Já “Fly Bird Fly” mostra toda a beleza sonora que o Out of Focus é capaz de produzir. Uma balada linda e viajante ao estilo jazzístico com uma flauta transcendental. Uma faixa hipnótica, sem dúvida.

"Fly Bird Fly"

E fecha com “Television Program” que tem a mesma proposta que a faixa anterior com vocais falados, psicodelia, viagem lisérgica e temas complexos bem ao estilo prog rock.

"Television Program"

Após a separação do Out of Focus Remigius Dreschler foi para o Embryo por um tempo antes de formar o seu próprio projeto, o “Krontrast”. Dreschler define, após entrevista que concedeu ao site “It’s Psychedelic Baby Magazine” os seus momentos no Out of Focus:

“Houve momentos bons e momentos difíceis, mas no final foi uma vida boa, envolvente e intensa. Tudo está misturado em meus sentimentos em uma só coisa e não consigo realmente diferenciar. Nada foi perfeito, mas houve muitos momentos absolutos e não tenho nenhum sentimento de orgulho, o que me pareceria ridículo. Ter contribuído um pouquinho para a história da música, se é que contribuiu, é maravilhoso o suficiente. Mantivemo-nos fiéis a nós mesmos tanto quanto possível e seguimos o fio condutor que cada um tem dentro de si, o que na minha opinião é a melhor coisa que alguém pode fazer de qualquer maneira.”

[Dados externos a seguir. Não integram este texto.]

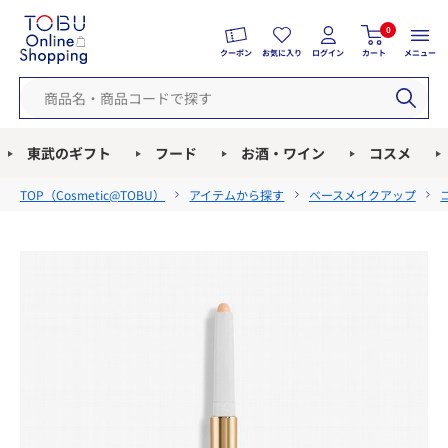
0
クーポン
お気に入り
ログイン
カート
メニュー
東武のギフト
フード
お酒・ワイン
コスメ
TOP（
Cosmetic@TOBU
）
アイテムから探す
ベースメイクアップ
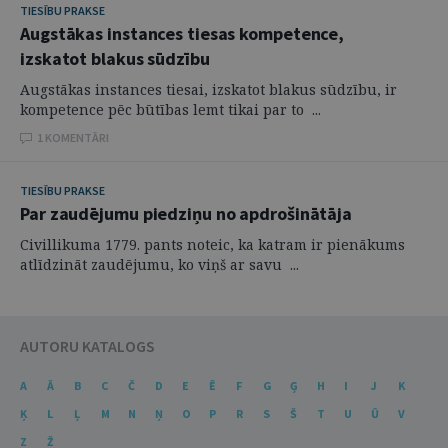
TIESĪBU PRAKSE
Augstākas instances tiesas kompetence,
izskatot blakus sūdzību
Augstākas instances tiesai, izskatot blakus sūdzību, ir
kompetence pēc būtības lemt tikai par to ...
1 KOMENTĀRI
TIESĪBU PRAKSE
Par zaudējumu piedziņu no apdrošinātāja
Civillikuma 1779. pants noteic, ka katram ir pienākums
atlīdzināt zaudējumu, ko viņš ar savu ...
AUTORU KATALOGS
A
Ā
B
C
Č
D
E
Ē
F
G
Ģ
H
I
J
K
Ķ
L
Ļ
M
N
Ņ
O
P
R
S
Š
T
U
Ū
V
Z
Ž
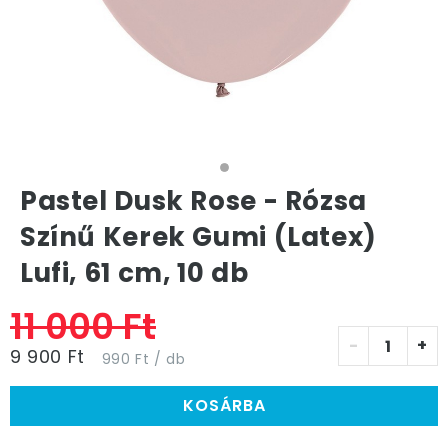
Pastel Dusk Rose - Rózsa
Színű Kerek Gumi (Latex)
Lufi, 61 cm, 10 db
11 000 Ft
-
+
9 900 Ft
990 Ft / db
KOSÁRBA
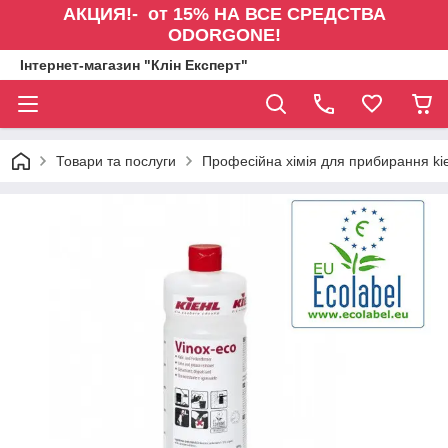
АКЦИЯ!- от 15% НА ВСЕ СРЕДСТВА
ODORGONE!
Інтернет-магазин "Клін Експерт"
Товари та послуги
Професійна хімія для прибирання kie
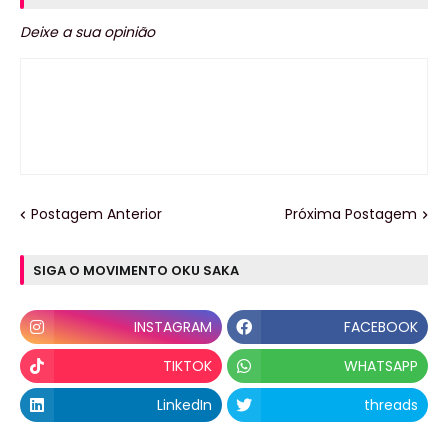
Deixe a sua opinião
Postagem Anterior
Próxima Postagem
SIGA O MOVIMENTO OKU SAKA
INSTAGRAM
FACEBOOK
TIKTOK
WHATSAPP
LinkedIn
threads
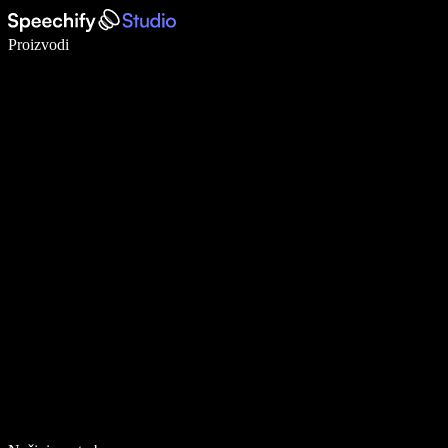
Pišite 5× brže uz glasovno diktiranje
Proizvodi
Saznajte više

A banda merecia mais crédito pela sua música arrojada, vanguardista e importante para a história do krautrock alemão e do rock progressivo mundial. Definitivamente o Out of Focus estava à frente do seu tempo, mostrando que a música não tem limites, amarras e é a personificação da liberdade criativa, enquanto manifestação artística.




A banda:

Remingius Drechsler na Guitarra, Stylophone, Tenor Saxofone, Flauta e Vocal

Hennes Hering no Piano e Teclado

Moran Neumüller no Vocal, Soprano Saxofone.

Klaus Spöri na Bateria

Stephen Wishen no Baixo

 

Faixas:

1 - What Can a Poor Boy Do

2 - It's Your Life

3 - Whispering

4 - Blue Sunday Morning

5 - Fly Bird Fly 

6 -Television Program



"Out of Focus" (1971)





















 






 










Um comentário:

  1. Paulo sem dúvida, descreveu muito bem o som do Out Of Focus! Um som que te seduz, intricado, complexo e realmente lembra um pouco de paganismo como muito do rock progressivo. Recomendo todos os álbuns da banda, que, infelizmente não são muitos, mas significativos.